C’è ancora tempo per veicolare il concetto, oramai ampiamente diffuso, del “papponismo” e delle continue disfatte che, pensate un poco, ADL sta inanellando da 14 anni. Perché tre qualificazioni consecutive per la Champions League e due scudetti sfiorati, e mancati solo a causa della strapotenza juventina, paiono briciole ad una parte di tifoseria che viaggia fuori dalla realtà.

Che il padrone, e mica presidente, del Napoli sia poco avvezzo al silenzio, è cosa nota. Che avrebbe dovuto astenersi da critiche insensate, a tratti insulti, verso Sarri, che ha dato tutto ciò che poteva (anima compresa), è evidente. “Non farmi pensare ai 91 punti perché sono serviti solo a chi dico io” o, se preferite, “Sarri è un maleducato” sono cadute di stile ingiustificabili per un numero uno di una società tanto importante.

La comunicazione offensiva verso la stampa (“giornalisti disinformati e ignoranti”), è nauseante. L’odio fatto filtrare nei confronti dei tifosi è un’assurdità.

Se, però, si vogliono analizzare la gestione imprenditoriale, precisa sino all’ultimo centesimo, o la politica societaria, c’è ben poco da recriminare. Per risultati, si sta assistendo alla migliore era della storia del Napoli, anche superiore a quella Ferlaino.

Due vittorie della Coppa Italia, una Supercoppa Italiana e salubrità patrimoniale unica in tutto il campionato.
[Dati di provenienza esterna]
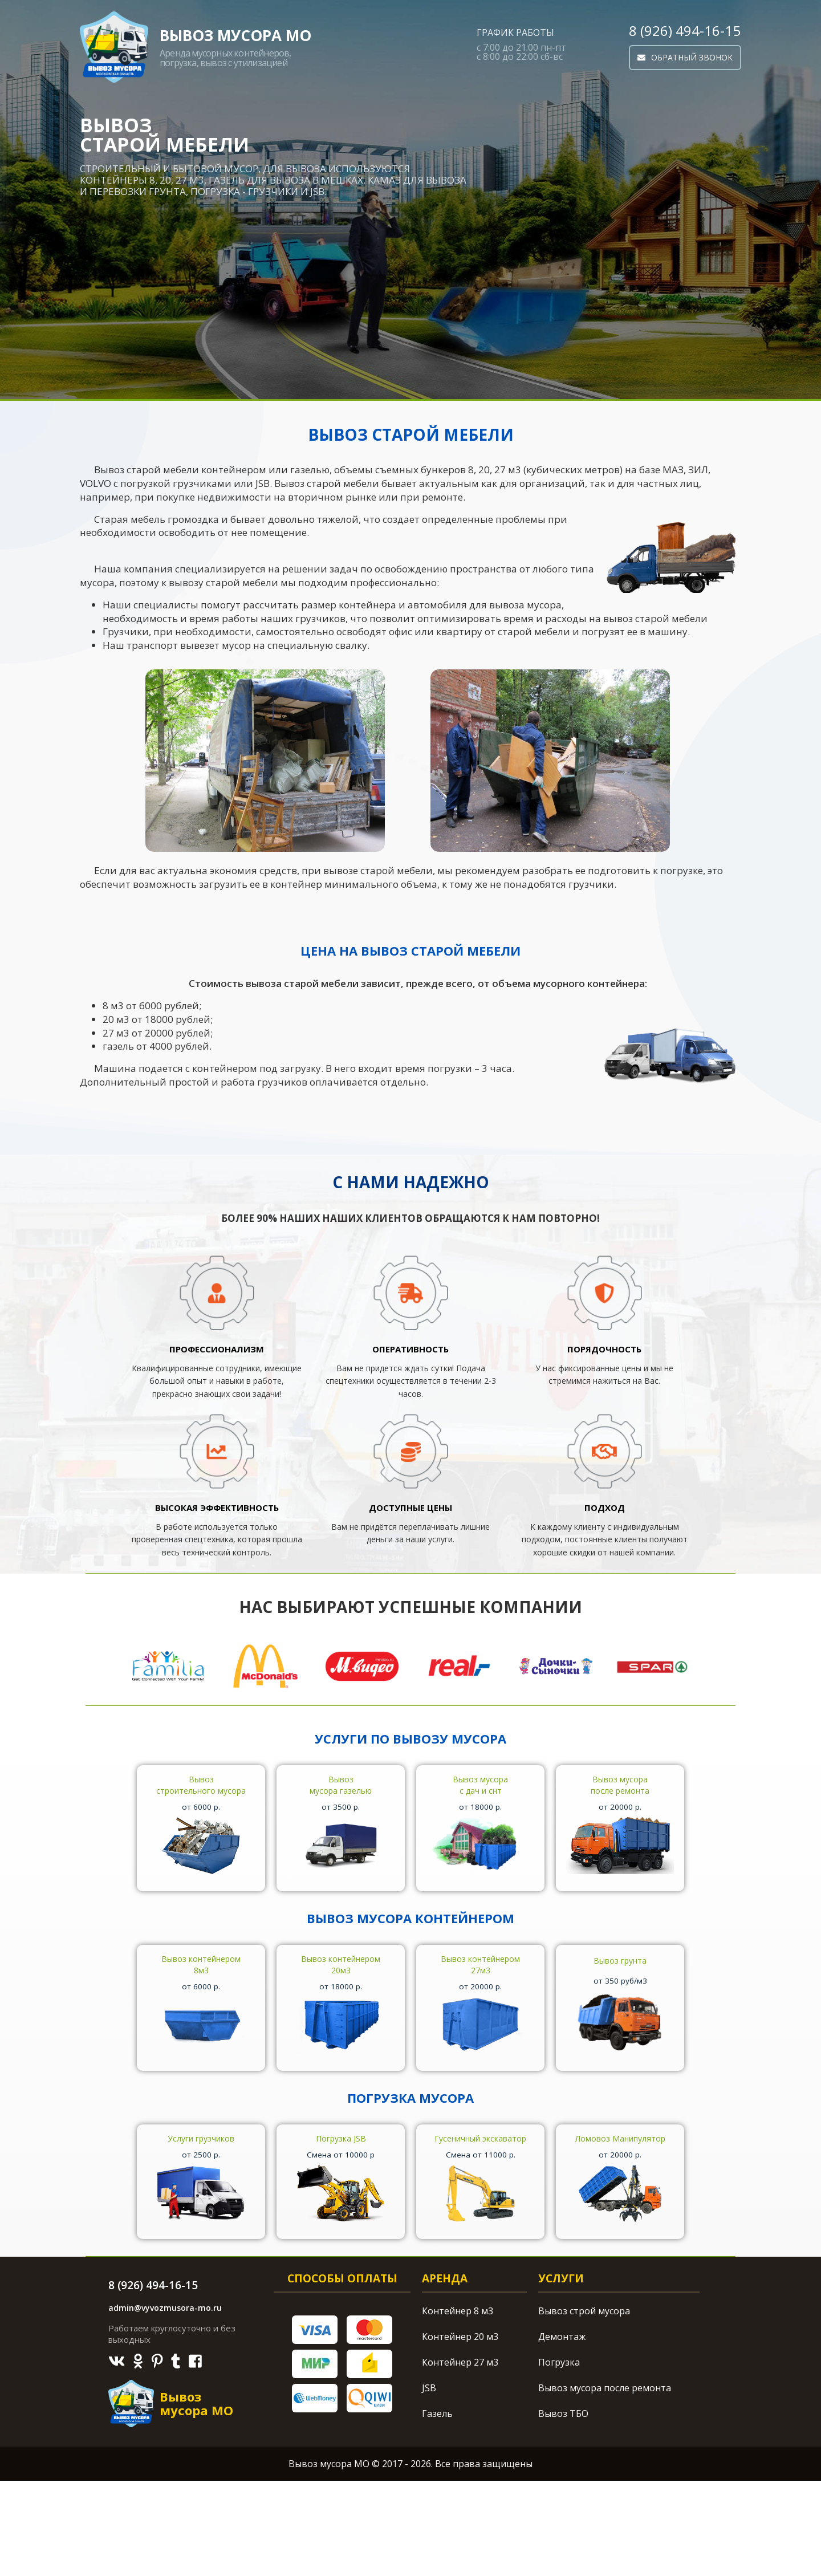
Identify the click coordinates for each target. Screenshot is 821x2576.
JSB (429, 2483)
A differenza dell’era del cosiddetto “presidente-tifoso”, che per qualche successo (pochi) distrusse una società intera, portandola al fallimento del 2004.

Facile investire senza coperture finanziarie. Più complesso restare competitivi e forti economicamente allo stesso tempo, unico merito che Aurelio può conferirsi.
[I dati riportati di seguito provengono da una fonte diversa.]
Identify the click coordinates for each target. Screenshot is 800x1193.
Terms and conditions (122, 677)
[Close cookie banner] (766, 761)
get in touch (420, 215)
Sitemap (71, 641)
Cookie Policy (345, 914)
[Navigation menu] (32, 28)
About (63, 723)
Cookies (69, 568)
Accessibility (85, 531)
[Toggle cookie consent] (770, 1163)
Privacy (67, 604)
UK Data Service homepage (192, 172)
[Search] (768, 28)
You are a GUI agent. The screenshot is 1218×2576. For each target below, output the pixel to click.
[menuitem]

Disprezzare perché non arrivano “top players”, categoria di calciatori basata sul nulla, è impensabile. Contestazioni vittimistiche e offensive, come quelle degli ultimi giorni, raschiano il fondo di una vera e propria patologia, di cui alcuni tifosi sono affetti: la sindrome di ADL. Consistente nell’attaccare, anche sul personale, sempre e comunque, anche quando non c’è una giusta ragione per farlo.

Dopo un campionato che ha visto il Napoli terminare secondo con 91 punti (record storico) e una campagna acquisti bella proficua (85 milioni spesi, altro che “braccino corto”), oltre che l’arrivo di un “top coach” di spessore internazionale, sembrano fuori luogo proteste tanto esacerbate, come se fosse nell’aria una sciagura prossima ventura, che nessuno, neanche tra le “rivali”, si sognerebbe di prevedere.

Per carità, elogiare troppo perché “non c’erano i palloni”, “ha riportato il Napoli in Europa” oppure perché “il calcio è business” è altrettanto impulsivo.

“In medio stat virtus” (= “la virtù giace nel mezzo”) sosteneva la scolastica medievale, riprendendo alcune frasi dell’Etica Nicomachea di Aristotele. E’, dunque, giusto criticare quando ADL sbaglia (spesso, come quando si erge a Salvatore, attaccando i tifosi). Altrettanto corretto è complimentarsi quando realizza fatti apprezzabili (l’arrivo di Ancelotti e la costruzione di una rosa altamente competitiva).

Aurelio non è il migliore presidente auspicabile (tutt’altro), né tantomeno un “pappone”. E’, semplicemente, il più furbo di tutti. Ma nessuno, o quasi, sembra averlo capito.